● **EXERCISE PROMPT**
Return only those lines of the material that contain "with".

● **RECORDED DATA**

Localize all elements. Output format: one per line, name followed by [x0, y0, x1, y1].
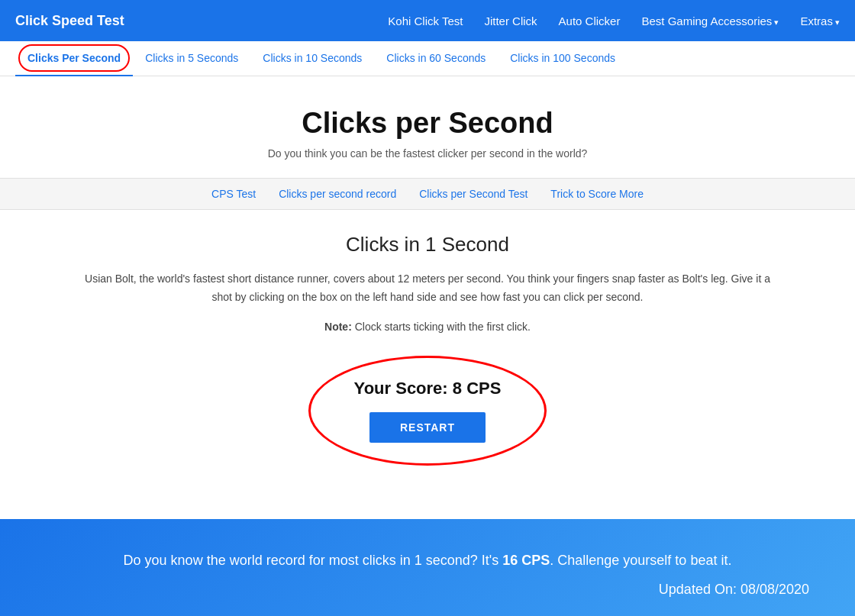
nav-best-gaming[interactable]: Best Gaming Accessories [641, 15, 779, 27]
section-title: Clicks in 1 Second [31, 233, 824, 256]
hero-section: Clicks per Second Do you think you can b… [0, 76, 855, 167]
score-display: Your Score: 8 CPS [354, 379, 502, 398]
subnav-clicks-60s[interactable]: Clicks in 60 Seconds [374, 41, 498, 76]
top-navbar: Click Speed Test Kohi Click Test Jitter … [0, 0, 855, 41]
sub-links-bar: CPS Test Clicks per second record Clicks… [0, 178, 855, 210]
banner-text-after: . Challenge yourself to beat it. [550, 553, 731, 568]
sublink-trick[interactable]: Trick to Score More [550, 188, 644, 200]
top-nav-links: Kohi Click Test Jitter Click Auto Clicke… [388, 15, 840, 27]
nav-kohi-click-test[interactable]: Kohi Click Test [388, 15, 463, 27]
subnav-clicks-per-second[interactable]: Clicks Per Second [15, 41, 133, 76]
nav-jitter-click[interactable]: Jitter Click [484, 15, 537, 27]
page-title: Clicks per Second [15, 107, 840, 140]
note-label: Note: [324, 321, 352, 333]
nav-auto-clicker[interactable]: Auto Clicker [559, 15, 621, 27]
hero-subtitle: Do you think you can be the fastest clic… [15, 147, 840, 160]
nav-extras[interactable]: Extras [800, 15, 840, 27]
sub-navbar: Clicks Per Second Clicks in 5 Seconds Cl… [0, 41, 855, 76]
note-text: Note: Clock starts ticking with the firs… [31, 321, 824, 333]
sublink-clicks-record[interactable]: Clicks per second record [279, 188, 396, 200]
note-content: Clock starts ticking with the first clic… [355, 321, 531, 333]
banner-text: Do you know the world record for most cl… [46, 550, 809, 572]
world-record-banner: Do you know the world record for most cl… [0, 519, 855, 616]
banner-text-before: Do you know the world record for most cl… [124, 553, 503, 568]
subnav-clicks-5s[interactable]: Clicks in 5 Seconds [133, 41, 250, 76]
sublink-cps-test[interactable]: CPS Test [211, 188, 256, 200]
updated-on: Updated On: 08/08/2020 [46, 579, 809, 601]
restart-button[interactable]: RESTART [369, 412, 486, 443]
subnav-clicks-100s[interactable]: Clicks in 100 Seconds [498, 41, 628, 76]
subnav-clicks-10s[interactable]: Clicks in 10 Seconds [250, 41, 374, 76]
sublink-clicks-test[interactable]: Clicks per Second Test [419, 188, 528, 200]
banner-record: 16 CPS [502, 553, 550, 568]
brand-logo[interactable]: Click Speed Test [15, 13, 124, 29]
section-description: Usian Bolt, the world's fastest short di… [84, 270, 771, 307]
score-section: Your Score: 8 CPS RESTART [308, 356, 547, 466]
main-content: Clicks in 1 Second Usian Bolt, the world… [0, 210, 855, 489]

● **TASK RESPONSE**
note-text: Note: Clock starts ticking with the firs… [31, 321, 824, 333]
note-content: Clock starts ticking with the first clic… [355, 321, 531, 333]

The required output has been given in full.